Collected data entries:
++++++++
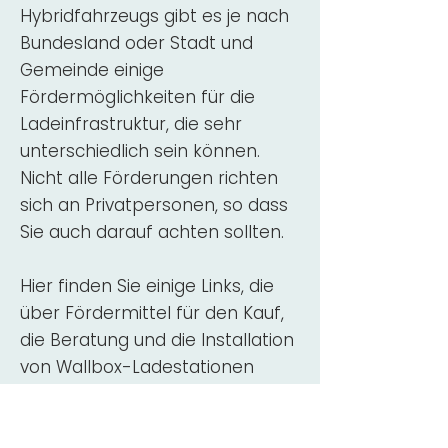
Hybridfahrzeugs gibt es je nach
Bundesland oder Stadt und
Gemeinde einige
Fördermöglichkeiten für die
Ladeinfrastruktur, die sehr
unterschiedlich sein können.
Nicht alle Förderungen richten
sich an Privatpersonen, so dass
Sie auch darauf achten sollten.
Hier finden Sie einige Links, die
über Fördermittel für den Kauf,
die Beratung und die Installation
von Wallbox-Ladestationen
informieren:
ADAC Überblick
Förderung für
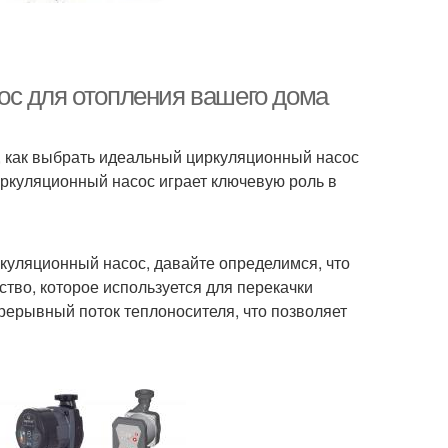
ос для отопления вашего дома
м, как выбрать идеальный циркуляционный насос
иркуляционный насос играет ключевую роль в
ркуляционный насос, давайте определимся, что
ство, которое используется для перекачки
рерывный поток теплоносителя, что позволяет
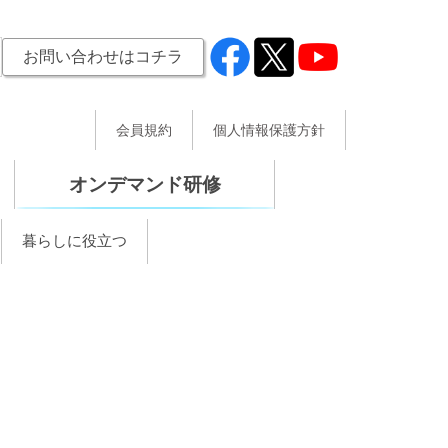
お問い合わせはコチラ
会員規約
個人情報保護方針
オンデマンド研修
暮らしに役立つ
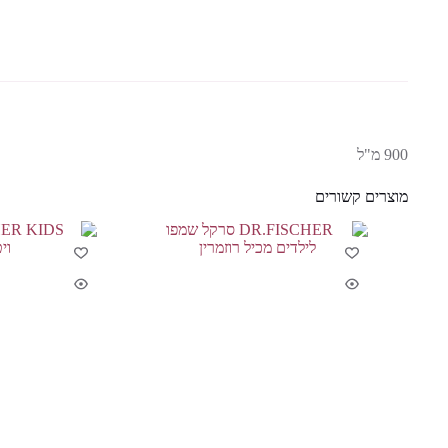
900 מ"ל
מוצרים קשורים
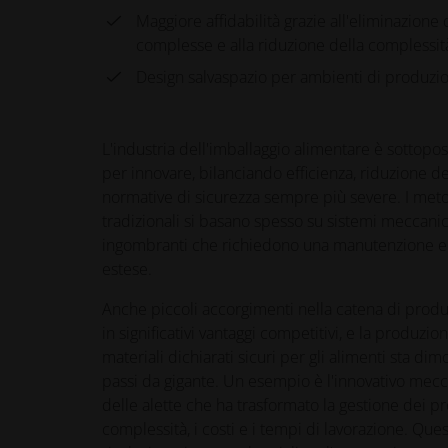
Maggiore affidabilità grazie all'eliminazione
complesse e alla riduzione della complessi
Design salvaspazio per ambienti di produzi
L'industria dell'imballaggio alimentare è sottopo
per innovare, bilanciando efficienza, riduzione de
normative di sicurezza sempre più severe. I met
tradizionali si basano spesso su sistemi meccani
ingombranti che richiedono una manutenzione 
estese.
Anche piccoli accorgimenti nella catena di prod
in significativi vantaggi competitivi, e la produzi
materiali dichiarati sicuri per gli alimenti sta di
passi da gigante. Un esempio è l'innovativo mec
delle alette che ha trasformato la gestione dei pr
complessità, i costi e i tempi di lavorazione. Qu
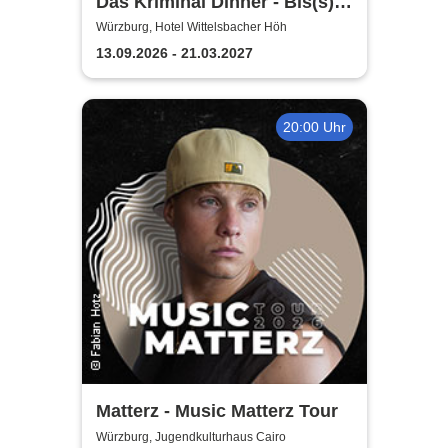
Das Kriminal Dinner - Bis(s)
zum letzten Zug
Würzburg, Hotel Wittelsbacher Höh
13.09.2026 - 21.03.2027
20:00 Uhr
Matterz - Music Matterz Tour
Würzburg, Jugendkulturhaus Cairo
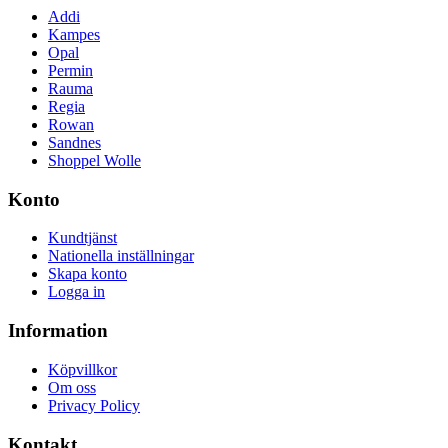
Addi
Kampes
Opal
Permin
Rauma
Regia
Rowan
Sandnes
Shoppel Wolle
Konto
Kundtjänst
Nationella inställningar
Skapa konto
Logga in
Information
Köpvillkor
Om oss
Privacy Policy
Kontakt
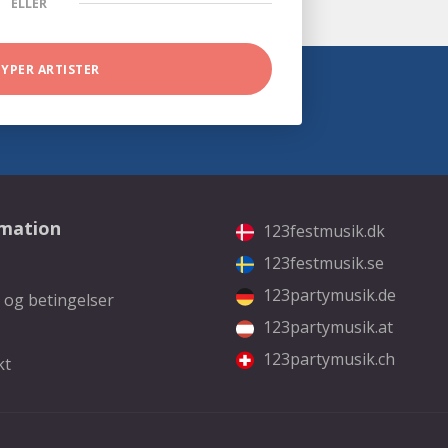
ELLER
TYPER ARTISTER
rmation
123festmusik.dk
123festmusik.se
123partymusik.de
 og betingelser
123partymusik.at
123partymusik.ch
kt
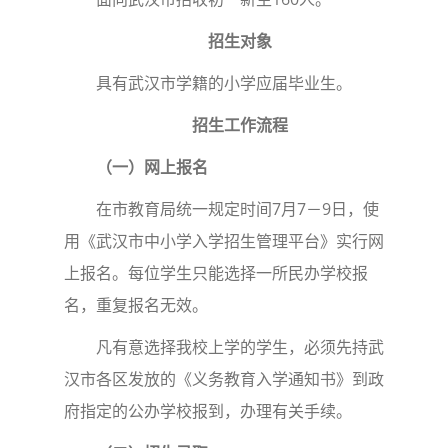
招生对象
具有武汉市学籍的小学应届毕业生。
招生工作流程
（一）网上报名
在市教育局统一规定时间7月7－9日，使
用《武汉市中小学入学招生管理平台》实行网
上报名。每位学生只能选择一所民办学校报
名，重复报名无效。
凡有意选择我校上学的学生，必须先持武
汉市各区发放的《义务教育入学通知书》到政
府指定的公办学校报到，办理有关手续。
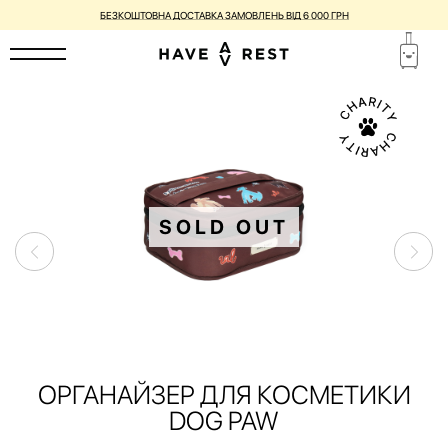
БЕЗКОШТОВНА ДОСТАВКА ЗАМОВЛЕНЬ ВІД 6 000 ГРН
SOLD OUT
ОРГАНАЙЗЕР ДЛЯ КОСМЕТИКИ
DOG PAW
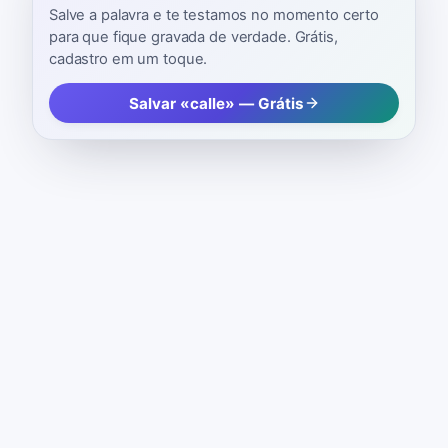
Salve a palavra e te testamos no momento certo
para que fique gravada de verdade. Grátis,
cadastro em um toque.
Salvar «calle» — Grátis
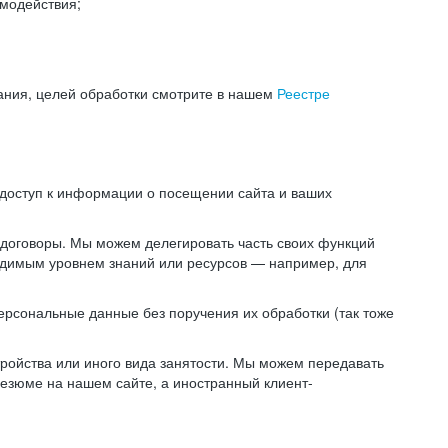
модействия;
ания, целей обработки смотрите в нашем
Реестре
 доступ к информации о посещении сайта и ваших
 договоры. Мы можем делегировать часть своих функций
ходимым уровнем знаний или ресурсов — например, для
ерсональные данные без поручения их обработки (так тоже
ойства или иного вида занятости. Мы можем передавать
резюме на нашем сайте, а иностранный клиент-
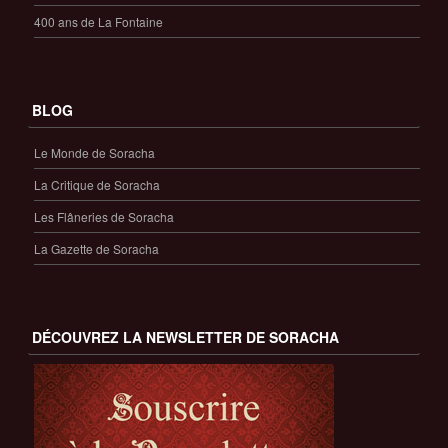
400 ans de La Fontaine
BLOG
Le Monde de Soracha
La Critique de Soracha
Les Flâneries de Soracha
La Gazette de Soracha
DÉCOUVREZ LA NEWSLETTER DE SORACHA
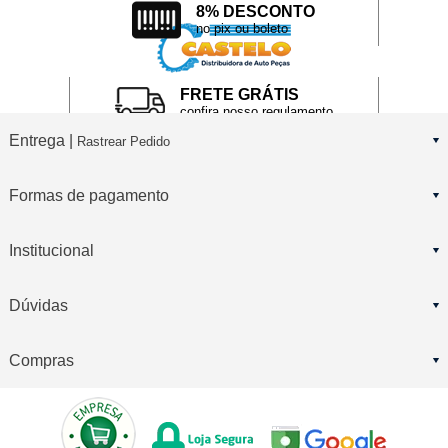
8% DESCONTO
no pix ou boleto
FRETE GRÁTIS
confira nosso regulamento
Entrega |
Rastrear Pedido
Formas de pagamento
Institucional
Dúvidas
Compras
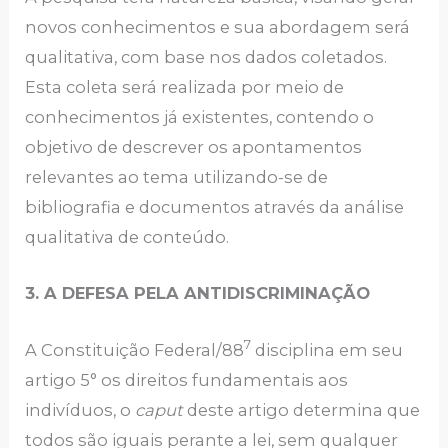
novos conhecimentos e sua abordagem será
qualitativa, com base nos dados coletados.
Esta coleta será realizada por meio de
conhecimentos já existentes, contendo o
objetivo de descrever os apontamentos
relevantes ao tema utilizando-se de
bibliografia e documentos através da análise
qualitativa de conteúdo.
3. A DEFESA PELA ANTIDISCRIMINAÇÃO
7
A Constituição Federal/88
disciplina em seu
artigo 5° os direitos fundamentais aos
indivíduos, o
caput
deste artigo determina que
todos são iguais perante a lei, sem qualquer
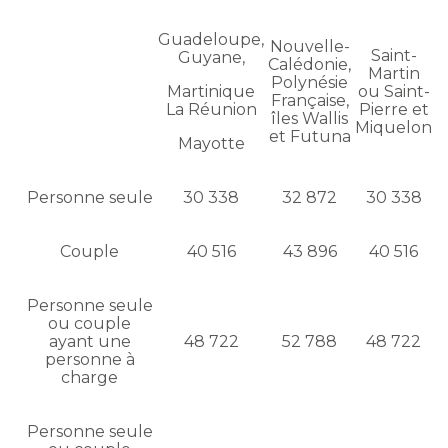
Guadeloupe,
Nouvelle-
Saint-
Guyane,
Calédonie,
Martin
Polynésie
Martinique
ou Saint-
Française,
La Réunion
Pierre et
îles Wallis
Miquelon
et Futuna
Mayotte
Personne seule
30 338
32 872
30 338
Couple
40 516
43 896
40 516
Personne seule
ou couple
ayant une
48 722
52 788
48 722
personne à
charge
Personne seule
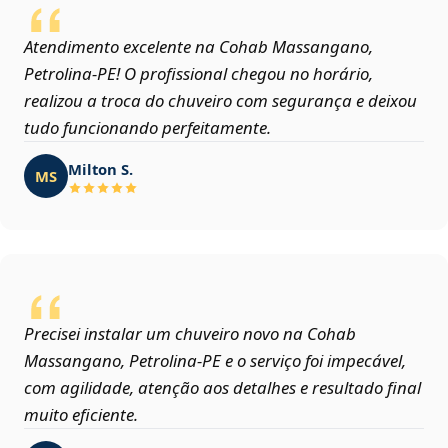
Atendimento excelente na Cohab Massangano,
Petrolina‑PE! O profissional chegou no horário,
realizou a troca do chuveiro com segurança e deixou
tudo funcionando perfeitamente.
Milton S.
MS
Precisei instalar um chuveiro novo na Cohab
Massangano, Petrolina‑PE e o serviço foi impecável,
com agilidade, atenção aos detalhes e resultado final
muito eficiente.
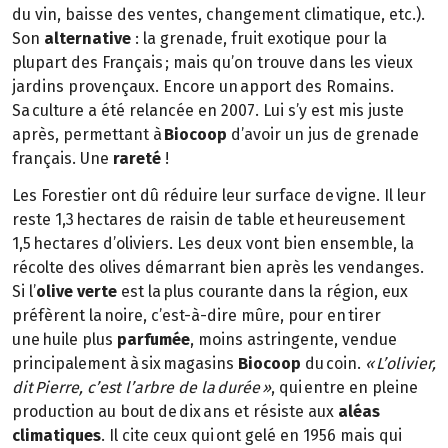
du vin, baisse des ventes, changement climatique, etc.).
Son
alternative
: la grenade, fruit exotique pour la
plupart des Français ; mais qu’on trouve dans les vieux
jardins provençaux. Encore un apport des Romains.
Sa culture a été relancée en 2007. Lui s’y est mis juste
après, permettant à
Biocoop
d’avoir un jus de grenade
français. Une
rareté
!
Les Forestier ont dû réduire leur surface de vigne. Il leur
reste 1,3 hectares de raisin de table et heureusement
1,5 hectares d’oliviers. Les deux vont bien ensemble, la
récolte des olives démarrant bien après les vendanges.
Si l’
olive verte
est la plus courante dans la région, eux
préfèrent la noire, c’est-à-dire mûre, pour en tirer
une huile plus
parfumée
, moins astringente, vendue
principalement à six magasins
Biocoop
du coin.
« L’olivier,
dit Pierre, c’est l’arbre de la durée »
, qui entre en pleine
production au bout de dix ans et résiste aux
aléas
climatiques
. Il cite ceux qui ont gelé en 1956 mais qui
++++++++
Would you copy out all the data exactly, without the images?

Hybridfahrzeugs gibt es je nach
Bundesland oder Stadt und
Gemeinde einige
Fördermöglichkeiten für die
Ladeinfrastruktur, die sehr
unterschiedlich sein können.
Nicht alle Förderungen richten
sich an Privatpersonen, so dass
Sie auch darauf achten sollten.
Hier finden Sie einige Links, die
über Fördermittel für den Kauf,
die Beratung und die Installation
von Wallbox-Ladestationen
informieren:
ADAC Überblick
Förderung für
ос для отопления вашего дома
м, как выбрать идеальный циркуляционный насос
иркуляционный насос играет ключевую роль в
ркуляционный насос, давайте определимся, что
ство, которое используется для перекачки
рерывный поток теплоносителя, что позволяет
お問い合わせはコチラ
会員規約
個人情報保護方針
オンデマンド研修
暮らしに役立つ
900 מ"ל
מוצרים קשורים
Maggiore affidabilità grazie all'eliminazione
complesse e alla riduzione della complessi
Design salvaspazio per ambienti di produzi
L'industria dell'imballaggio alimentare è sottopo
per innovare, bilanciando efficienza, riduzione de
normative di sicurezza sempre più severe. I met
tradizionali si basano spesso su sistemi meccani
ingombranti che richiedono una manutenzione 
estese.
Anche piccoli accorgimenti nella catena di prod
in significativi vantaggi competitivi, e la produzi
materiali dichiarati sicuri per gli alimenti sta di
passi da gigante. Un esempio è l'innovativo mec
delle alette che ha trasformato la gestione dei pr
complessità, i costi e i tempi di lavorazione. Qu
Das Kriminal Dinner - Bis(s)
zum letzten Zug
Würzburg, Hotel Wittelsbacher Höh
13.09.2026 - 21.03.2027
20:00 Uhr
Matterz - Music Matterz Tour
Würzburg, Jugendkulturhaus Cairo
Addi
Kampes
Opal
Permin
Rauma
Regia
Rowan
Sandnes
Shoppel Wolle
Konto
Kundtjänst
Nationella inställningar
Skapa konto
Logga in
Information
Köpvillkor
Om oss
Privacy Policy
Kontakt
ELLER
TYPER ARTISTER
rmation
123festmusik.dk
123festmusik.se
123partymusik.de
 og betingelser
123partymusik.at
123partymusik.ch
kt
招生对象
具有武汉市学籍的小学应届毕业生。
招生工作流程
（一）网上报名
在市教育局统一规定时间7月7－9日，使
用《武汉市中小学入学招生管理平台》实行网
上报名。每位学生只能选择一所民办学校报
名，重复报名无效。
凡有意选择我校上学的学生，必须先持武
汉市各区发放的《义务教育入学通知书》到政
府指定的公办学校报到，办理有关手续。
БЕЗКОШТОВНА ДОСТАВКА ЗАМОВЛЕНЬ ВІД 6 000 ГРН
SOLD OUT
ОРГАНАЙЗЕР ДЛЯ КОСМЕТИКИ
DOG PAW
Salve a palavra e te testamos no momento certo
para que fique gravada de verdade. Grátis,
cadastro em um toque.
Salvar «calle» — Grátis
модействия;
ания, целей обработки смотрите в нашем
Реестре
 доступ к информации о посещении сайта и ваших
 договоры. Мы можем делегировать часть своих функций
ходимым уровнем знаний или ресурсов — например, для
ерсональные данные без поручения их обработки (так тоже
ойства или иного вида занятости. Мы можем передавать
резюме на нашем сайте, а иностранный клиент-
400 ans de La Fontaine
BLOG
Le Monde de Soracha
La Critique de Soracha
Les Flâneries de Soracha
La Gazette de Soracha
DÉCOUVREZ LA NEWSLETTER DE SORACHA
8% DESCONTO
no pix ou boleto
FRETE GRÁTIS
confira nosso regulamento
Entrega |
Rastrear Pedido
Formas de pagamento
Institucional
Dúvidas
Compras
novos conhecimentos e sua abordagem será
qualitativa, com base nos dados coletados.
Esta coleta será realizada por meio de
conhecimentos já existentes, contendo o
objetivo de descrever os apontamentos
relevantes ao tema utilizando-se de
bibliografia e documentos através da análise
qualitativa de conteúdo.
3. A DEFESA PELA ANTIDISCRIMINAÇÃO
7
A Constituição Federal/88
disciplina em seu
artigo 5° os direitos fundamentais aos
indivíduos, o
caput
deste artigo determina que
todos são iguais perante a lei, sem qualquer
Guadeloupe,
Nouvelle-
Saint-
Guyane,
Calédonie,
Martin
Polynésie
Martinique
ou Saint-
Française,
La Réunion
Pierre et
îles Wallis
Miquelon
et Futuna
Mayotte
Personne seule
30 338
32 872
30 338
Couple
40 516
43 896
40 516
Personne seule
ou couple
ayant une
48 722
52 788
48 722
personne à
charge
Personne seule
Atendimento excelente na Cohab Massangano,
Petrolina‑PE! O profissional chegou no horário,
realizou a troca do chuveiro com segurança e deixou
tudo funcionando perfeitamente.
Milton S.
MS
Precisei instalar um chuveiro novo na Cohab
Massangano, Petrolina‑PE e o serviço foi impecável,
com agilidade, atenção aos detalhes e resultado final
muito eficiente.
du vin, baisse des ventes, changement climatique, etc.).
Son
alternative
: la grenade, fruit exotique pour la
plupart des Français ; mais qu’on trouve dans les vieux
jardins provençaux. Encore un apport des Romains.
Sa culture a été relancée en 2007. Lui s’y est mis juste
après, permettant à
Biocoop
d’avoir un jus de grenade
français. Une
rareté
!
Les Forestier ont dû réduire leur surface de vigne. Il leur
reste 1,3 hectares de raisin de table et heureusement
1,5 hectares d’oliviers. Les deux vont bien ensemble, la
récolte des olives démarrant bien après les vendanges.
Si l’
olive verte
est la plus courante dans la région, eux
préfèrent la noire, c’est-à-dire mûre, pour en tirer
une huile plus
parfumée
, moins astringente, vendue
principalement à six magasins
Biocoop
du coin.
« L’olivier,
dit Pierre, c’est l’arbre de la durée »
, qui entre en pleine
production au bout de dix ans et résiste aux
aléas
climatiques
. Il cite ceux qui ont gelé en 1956 mais qui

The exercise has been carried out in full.